Het hof concludeert dat er geen goede reden bestaat om piloten, die in Turkije werken anders te behandelen dan piloten, die in de Golfstaten werken. Het verschil in belastingheffing tussen de vrijstellingsmethode voor de Golfstaten en de verrekeningsmethode voor Turkije is daarom onterecht.

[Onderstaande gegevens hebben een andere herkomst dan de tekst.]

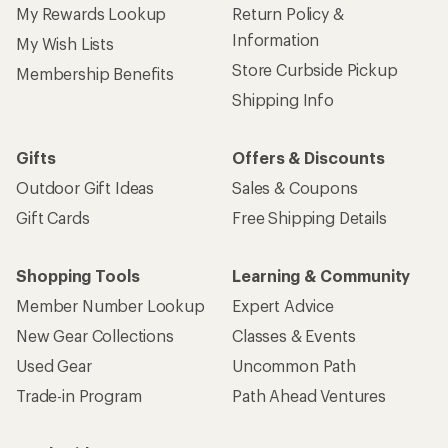
My Rewards Lookup
Return Policy &
Information
My Wish Lists
Store Curbside Pickup
Membership Benefits
Shipping Info
Gifts
Offers & Discounts
Outdoor Gift Ideas
Sales & Coupons
Gift Cards
Free Shipping Details
Shopping Tools
Learning & Community
Member Number Lookup
Expert Advice
New Gear Collections
Classes & Events
Used Gear
Uncommon Path
Trade-in Program
Path Ahead Ventures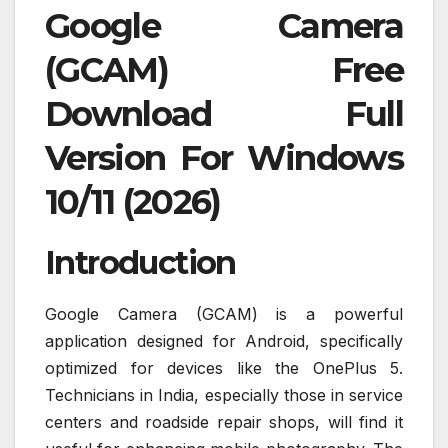
Google Camera
(GCAM) Free
Download Full
Version For Windows
10/11 (2026)
Introduction
Google Camera (GCAM) is a powerful
application designed for Android, specifically
optimized for devices like the OnePlus 5.
Technicians in India, especially those in service
centers and roadside repair shops, will find it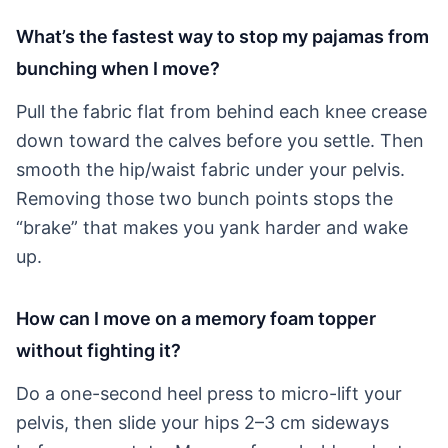
What’s the fastest way to stop my pajamas from
bunching when I move?
Pull the fabric flat from behind each knee crease
down toward the calves before you settle. Then
smooth the hip/waist fabric under your pelvis.
Removing those two bunch points stops the
“brake” that makes you yank harder and wake
up.
How can I move on a memory foam topper
without fighting it?
Do a one-second heel press to micro-lift your
pelvis, then slide your hips 2–3 cm sideways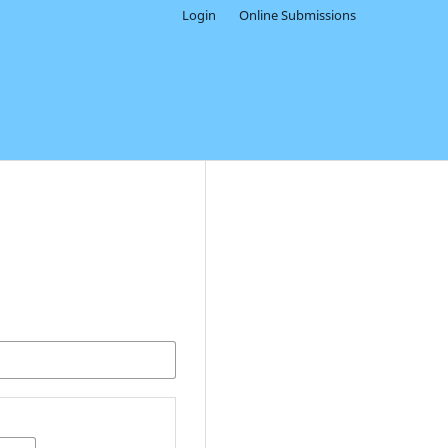
Login
Online Submissions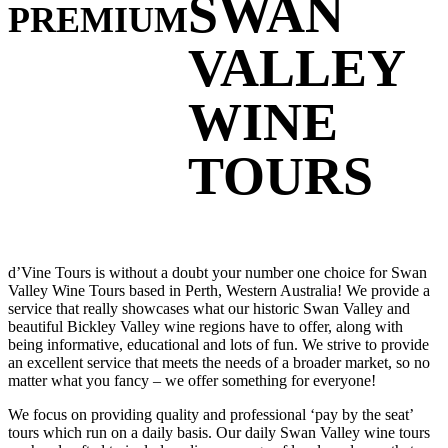
SWAN
PREMIUM
VALLEY
WINE
TOURS
d’Vine Tours is without a doubt your number one choice for Swan
Valley Wine Tours based in Perth, Western Australia! We provide a
service that really showcases what our historic Swan Valley and
beautiful Bickley Valley wine regions have to offer, along with
being informative, educational and lots of fun. We strive to provide
an excellent service that meets the needs of a broader market, so no
matter what you fancy – we offer something for everyone!
We focus on providing quality and professional ‘pay by the seat’
tours which run on a daily basis. Our daily Swan Valley wine tours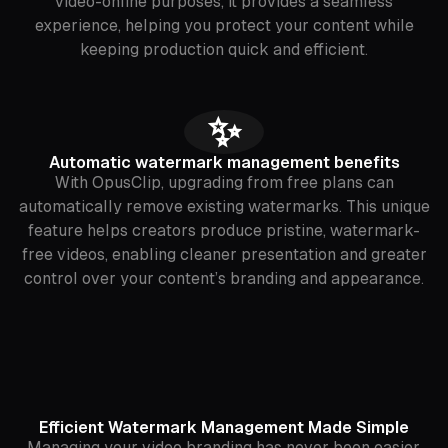
video-online purposes, it provides a seamless
experience, helping you protect your content while
keeping production quick and efficient.
✨
Automatic watermark management benefits
With OpusClip, upgrading from free plans can
automatically remove existing watermarks. This unique
feature helps creators produce pristine, watermark-
free videos, enabling cleaner presentation and greater
control over your content’s branding and appearance.
Efficient Watermark Management Made Simple
Managing your video branding has never been easier.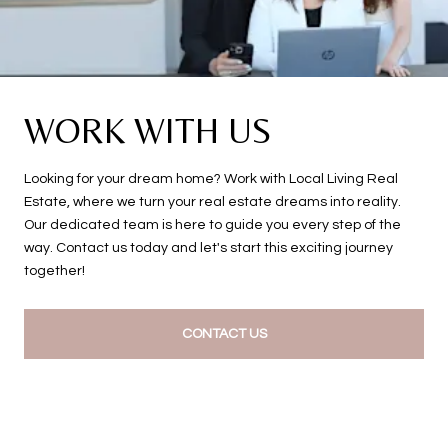
WORK WITH US
Looking for your dream home? Work with Local Living Real
Estate, where we turn your real estate dreams into reality.
Our dedicated team is here to guide you every step of the
way. Contact us today and let's start this exciting journey
together!
CONTACT US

Onder voorwaarden komt een belastingplichtige in aanmerking voor aftrek van specifieke zorgkosten. De Wet IB 2001 vereist een causaal verband tussen de ziekte van de belastingplichtige en de gemaakte kosten voor een medische behandeling. Op de belastingplichtige rust de bewijslast om feiten te stellen, en bij betwisting aannemelijk te maken, die de conclusie rechtvaardigen dat er een causaal verband bestaat tussen de behandeling en een medische aandoening.
In een procedure voor Hof Den Haag bepleitte de belanghebbende de aftrek van de kosten voor een in de Verenigde Staten ondergane MRI-scan en van de daarmee samenhangende reis- en verblijfkosten. Niet in geschil was dat de kosten voor de MRI-scan en de daarmee samenhangende reis- en verblijfskosten zijn gemaakt ten behoeve van de belanghebbende. Evenmin was in geschil dat de belanghebbende ziek was. Naar het oordeel van het hof heeft de belanghebbende met hetgeen hij heeft overgelegd en aangevoerd niet aannemelijk gemaakt dat de kosten in direct verband staan met zijn ziekte. Ook heeft hij niet aannemelijk gemaakt dat sprake is van een medische noodzaak voor het maken van de kosten waaraan hij zich redelijkerwijs niet kon onttrekken. Een voorschrift van een arts om de scan te ondergaan ontbrak. Uit de overgelegde verklaring van de huisarts dat de MRI-scan is ondergaan in verband met neurologische problematiek van de belanghebbende kan niet worden afgeleid dat de huisarts op het moment waarop hij die verklaring gaf van mening was dat de belanghebbende in september 2018 in het kader van zijn behandeling een MRI-scan moest ondergaan. Evenmin kan daaruit worden afgeleid dat de huisarts bevestigt dat hij die mening was toegedaan in september 2018.
Het hof merkt op dat het directe verband en de medische noodzaak zouden kunnen worden afgeleid uit het feit dat de resultaten van de MRI-scan zijn gebruikt bij de behandeling van de ziekte van de belanghebbende. De stukken van het dossier bevatten daarvoor echter geen aanknopingspunt. De kosten voor de MRI-scan en de daarmee samenhangende reis- en verblijfskosten kwalificeren niet als uitgaven voor specifieke zorgkosten, die wegens ziekte of invaliditeit zijn gedaan. De belanghebbende heeft geen recht op aftrek van deze kosten.